L’index et le pouce posés sur son menton lui donnent un air contemplatif. Comme si, à l’époque où son ami avait dessiné son portrait, Ali Hobeldeen s’était déjà extrait, un instant, du monde des vivants. Ce comptable avait 28 ans lorsqu’une grenade lacrymogène a sectionné son artère carotide. C’était le 9 janvier, en marge d’une énième manifestation pacifique contre le coup d’État militaire qui a interrompu la transition démocratique soudanaise le 25 octobre 2021. Alors, près d’un an plus tard, sa mère, l’avocate Nemat Hamdan, ne peut se satisfaire de l’accord-cadre que certains représentants de la société civile ont passés le 5 décembre avec les putschistes.
« Ce texte a été préparé pendant plusieurs mois de manière secrète. Cela signifie forcément que les politiques et les militaires se protègent eux-mêmes ainsi que leurs intérêts. Si nous acceptons ce pacte, nous gaspillerons à la fois le sang des martyrs, mais aussi le sang et les efforts de ceux qui continuent à descendre dans la rue », explique Nemat Hamdan, sous le regard de son fils encadré dans le salon familial. Avec la réforme du secteur sécuritaire, la paix, le démantèlement de l’ancien régime et la résolution de la crise du Soudan oriental, la justice transitionnelle fait partie des dossiers que les signataires ont remis à plus tard. Ces sujets sensibles devraient être discutés dans le cadre d’ateliers de trois jours prévus entre fin décembre et début janvier. Puis les conclusions seront intégrées au document de cinq pages.

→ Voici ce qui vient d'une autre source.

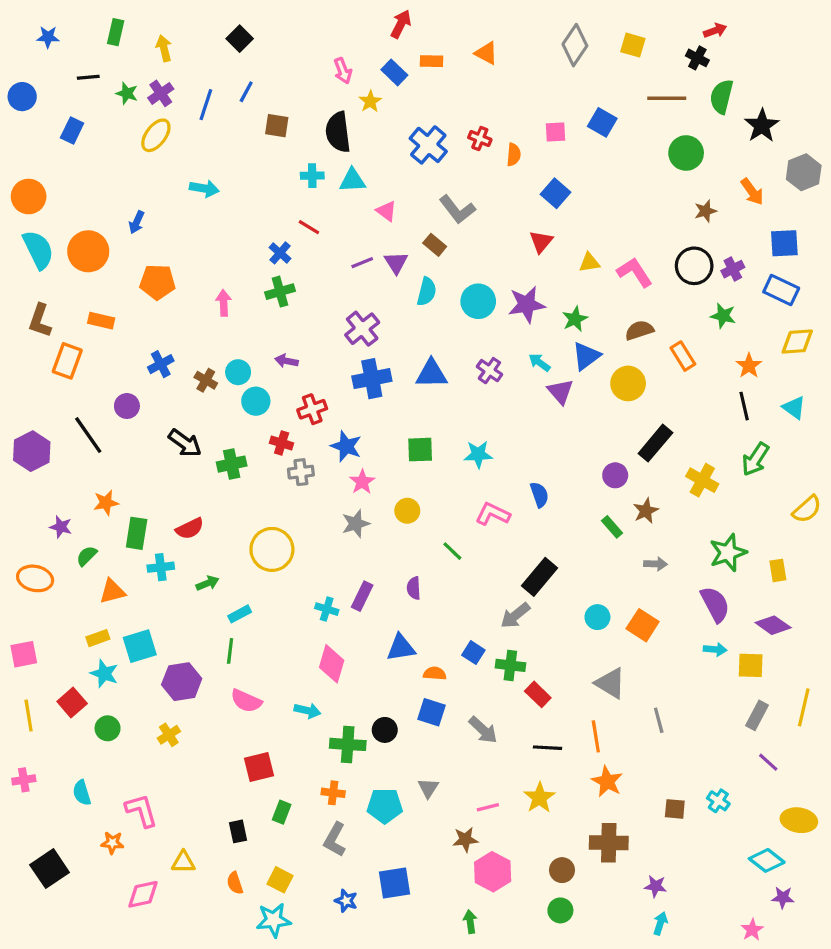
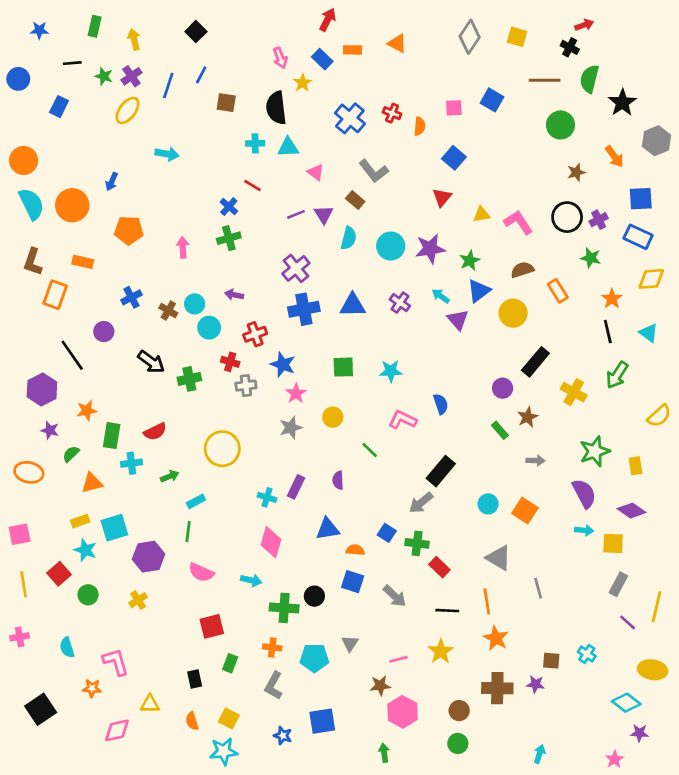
purple hexagon: (32, 451) -> (42, 389), moved
yellow line: (804, 707) -> (657, 607), moved
purple star: (655, 886) -> (535, 684), moved

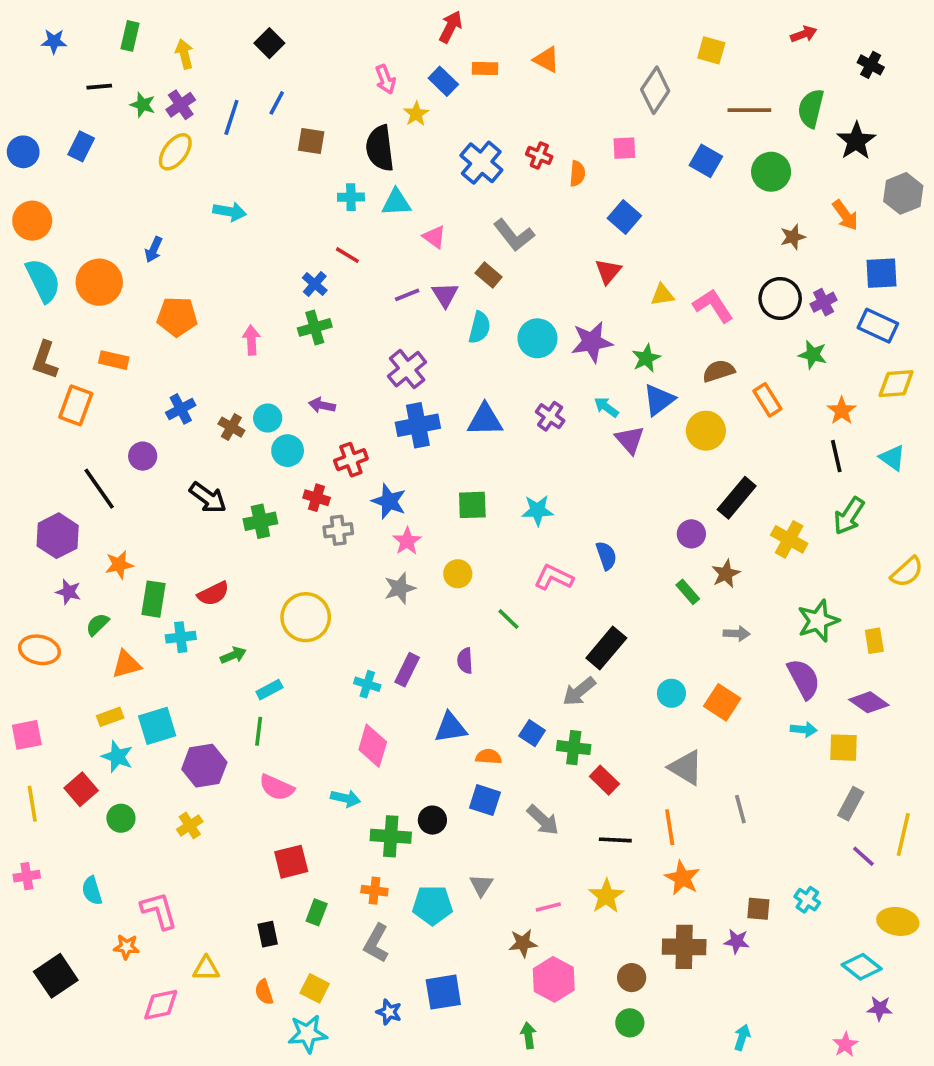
gray diamond: (470, 37) -> (655, 90), moved
black cross: (570, 47) -> (871, 65), moved
blue circle: (18, 79) -> (23, 152), moved
blue square: (492, 100) -> (706, 161), moved

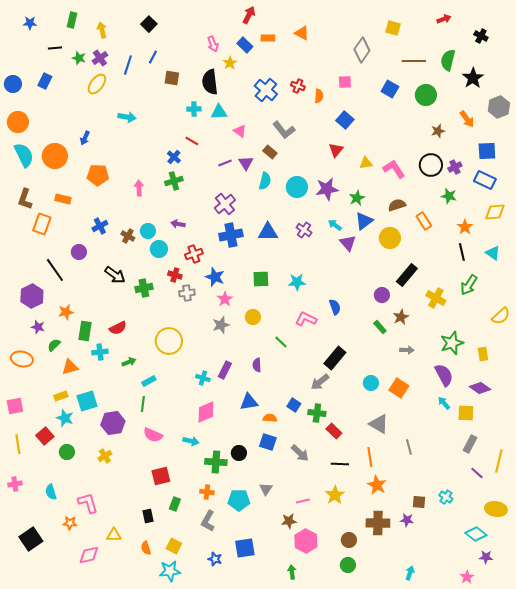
cyan arrow: (804, 729) -> (444, 403), turned -136
pink diamond: (373, 746) -> (206, 412), turned 50

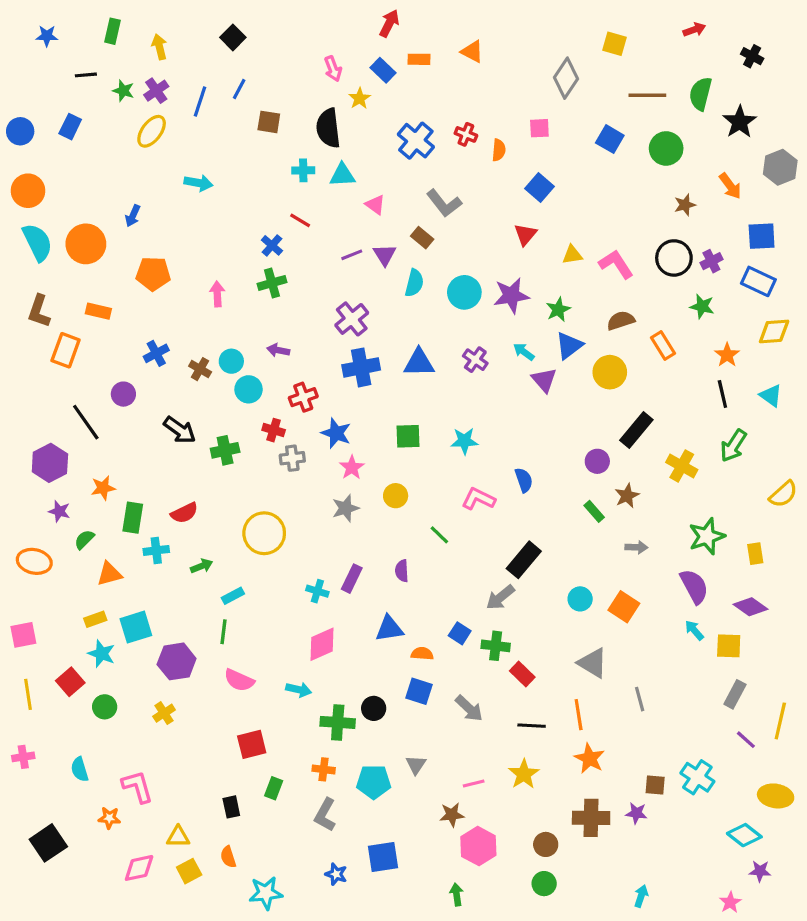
cyan cross: (446, 497) -> (697, 777), size x1.5
yellow square: (174, 546) -> (189, 871), moved, turned 35

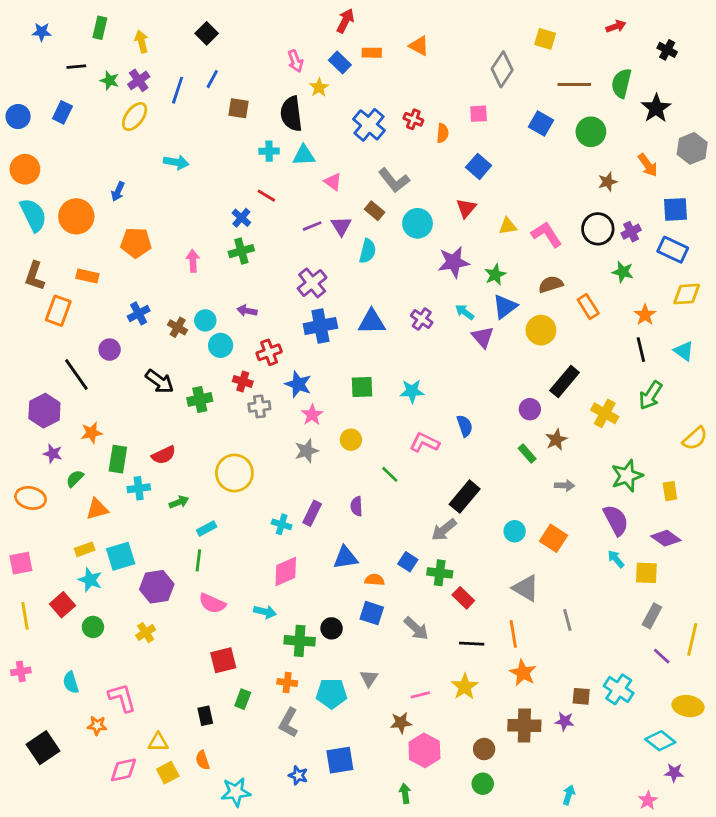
cyan circle: (464, 292) -> (418, 223), moved

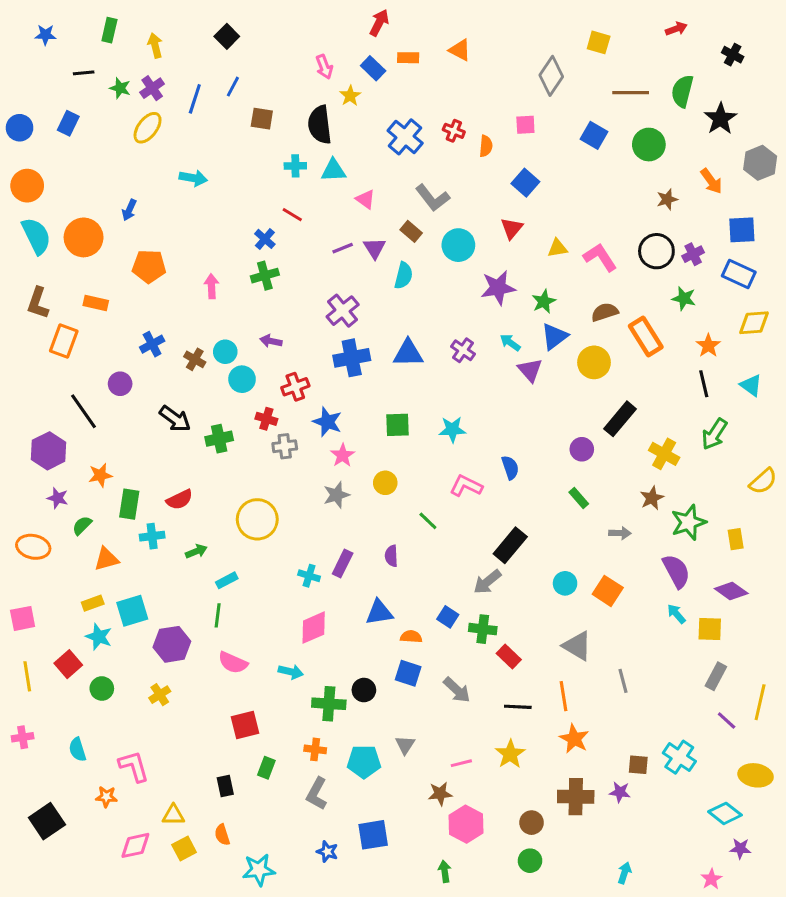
orange rectangle: (588, 307) -> (646, 337), size x1.4
brown star: (556, 440) -> (652, 498), moved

Un atelier pour crédibiliser l’accord-cadre
« Si nous étions restés dans le statu quo qui a suivi le putsch, rien ne se serait passé. Il y aurait eu davantage de victimes et de violations des droits de l’homme. Cette situation n’aurait jamais permis de servir la cause de la justice au Soudan », justifie Nasredeen Abdulbari. Ministre de la Justice jusqu’au coup d’État, ce docteur en sciences juridiques compte parmi les principaux architectes du traité du 5 décembre. Il reconnaît néanmoins qu’il n’existe aucune garantie que le pacte sera, cette fois, respecté.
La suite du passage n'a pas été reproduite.